BriefCatch cited an example from a matter in the US Court of Appeals for the Fifth Circuit. Applying RealityCheck to a brief filed in Fletcher v. Experian Information Solutions, Inc., No. 25-20086 (5th Cir.), the tool identified every legal-authority error later cited by the court, the company said. It also found seven additional errors the court did not mention, including fabricated quotations, misstated holdings, and a citation that resolved to an entirely different case.

BriefCatch also pointed to a February 2026 opinion in the matter. Chief Judge Elrod found that counsel had used generative AI to draft the brief and "failed to check the brief for accuracy," BriefCatch said, and sanctioned counsel $2,500.

Guberman said the product would change quality control in litigation drafting.

"RealityCheck will help lawyers fix these errors before courts and opposing counsel find them," he said. "We want to improve the integrity of filings across the country."

Platform expansion

RealityCheck combines BriefCatch's editing product with citation-verification infrastructure powered by Counsel Stack. BriefCatch said the addition expands its platform from writing improvement into citation verification and AI risk management.

The launch follows recent corporate activity, including a Series A funding round and the acquisition of WordRake's patented editing technology.

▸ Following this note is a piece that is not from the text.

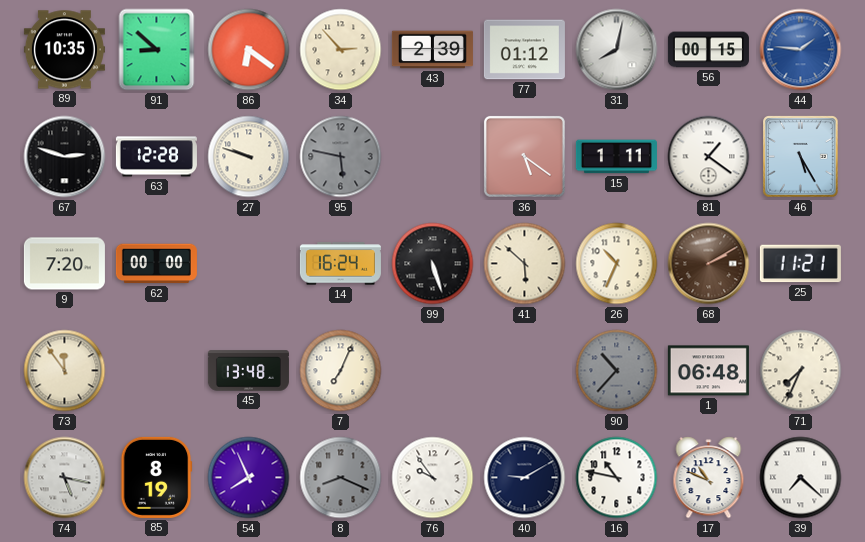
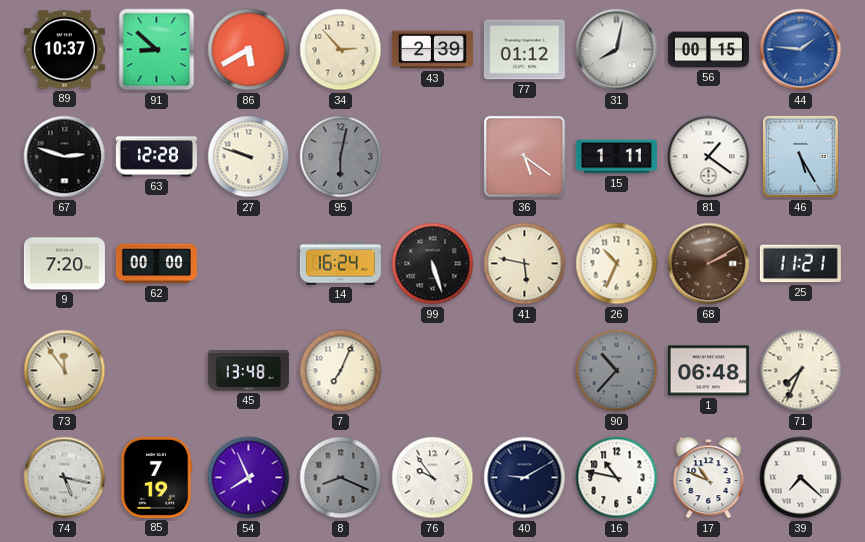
89: 10:35 -> 10:37
86: 6:21 -> 5:40
95: 5:47 -> 6:02
41: 5:52 -> 5:47
85: 8:19 -> 7:19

RealityCheck is available as part of the BriefCatch Next platform and as a standalone offering aimed at firms seeking citation verification.

BriefCatch is known for software that integrates with Microsoft Word and provides editing guidance for legal drafting. According to the company, its customers include law firms and courts. With RealityCheck, it is targeting what it describes as a growing compliance and reputational risk for litigators as courts increase scrutiny of AI-assisted work and expect lawyers to verify every cited authority and quotation before submission.